Deze knappe verschijning kwam ik gisteren tegen toen ik de Coreopsis (meisjesogen) aan het inspecteren was op nieuwe bloemetjes. De wespen- of tijgerspin is met geen enkele andere inheemse spin te verwarren. Met haar opvallende geel-(wit)-zwarte strepenpatroon lijkt ze wel uit te schreeuwen ‘Hier ben ik, heb je mij gezien?!’
Dat klopt echter niet helemaal want wie ooit een tijgerspin heeft ontdekt, weet dat ze eigenlijk niet opvalt. De spin weeft meestal laag in het gras of tussen kruiden haar wielweb. Het lievelingseten van de tijgerspin is sprinkhaan, al zal ze zowat alles grijpen wat in de sterke, kleverige draden van haar web blijft vasthangen. Dat kunnen grote en sterke prooien zijn, zoals hommels of zelfs libellen. De spin gaat dan snel over tot actie en begint met het inwikkelen van de prooi. Hierbij gebruikt ze opvallend veel spinnendraad en al snel is de prooi stevig verpakt in een dikke laag wit spinsel.
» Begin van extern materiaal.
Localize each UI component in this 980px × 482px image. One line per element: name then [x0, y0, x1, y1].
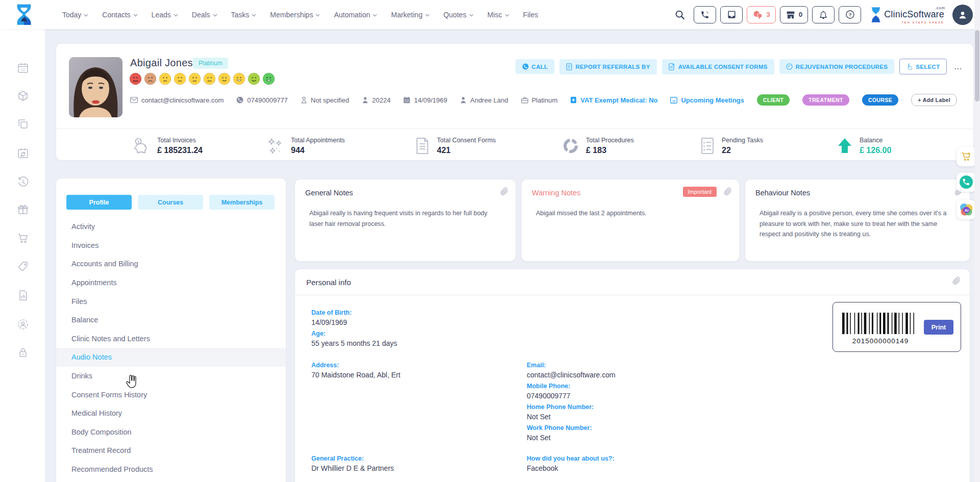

Nu kan het slachtoffer het helemaal vergeten, want om het werk af te maken dient de wespspin een gifbeet toe.
De naam wespspin zegt duidelijk waartoe de geel-zwarte strepen moeten dienen. Die tekening is namelijk een duidelijke waarschuwing voor aanvallers zoals vogels. Die zien een lekkere grote spin altijd wel zitten en zijn regelmatig op zoek naar voedsel tussen het gras. Met haar kleuren zegt de spin dat ze gevaarlijk is en dat je haar maar beter met rust kunt laten. Dat is echter allemaal maar bluf. De tijgerspin is immers helemaal niet gevaarlijk voor vogels, noch voor eender welk zoogdier, zoals de mens.
Oorspronkelijk was de tijgerspin een Zuid-Europese soort. Heel lang kwam ze in België alleen voor in het zuiden van het land. In Nederland kwam ze toen nog niet voor. Sinds zo’n twintig, dertig jaar is de spin echter steeds noordelijker gaan opduiken en vandaag vind je haar dan ook regelmatig in het grootste deel van België en Nederland. De soort wordt gevonden op de heide, maar ook in wegbermen, grasland en de laatste jaren zelfs regelmatig in tuinen.